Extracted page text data
[Start of section]

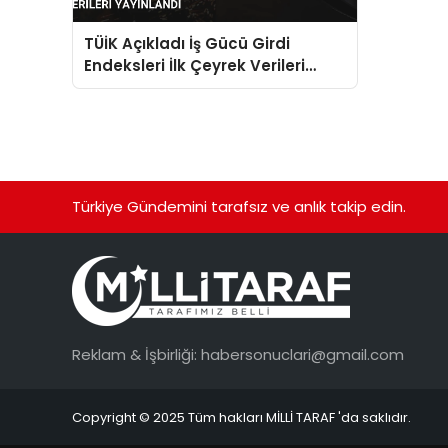
TÜİK Açıkladı İş Gücü Girdi
Endeksleri İlk Çeyrek Verileri
Yayınlandı
Türkiye Gündemini tarafsız ve anlık takip edin.
Reklam & İşbirliği:
habersonuclari@gmail.com
Copyright © 2025 Tüm hakları MİLLİ TARAF 'da saklıdır.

[End of section]

■ **About this task**
Retype each line of the records exactly as it reads; no pictures belong in the copy.

■ **Written answer**
TÜİK Açıkladı İş Gücü Girdi
Endeksleri İlk Çeyrek Verileri
Yayınlandı
Türkiye Gündemini tarafsız ve anlık takip edin.
Reklam & İşbirliği:
habersonuclari@gmail.com
Copyright © 2025 Tüm hakları MİLLİ TARAF 'da saklıdır.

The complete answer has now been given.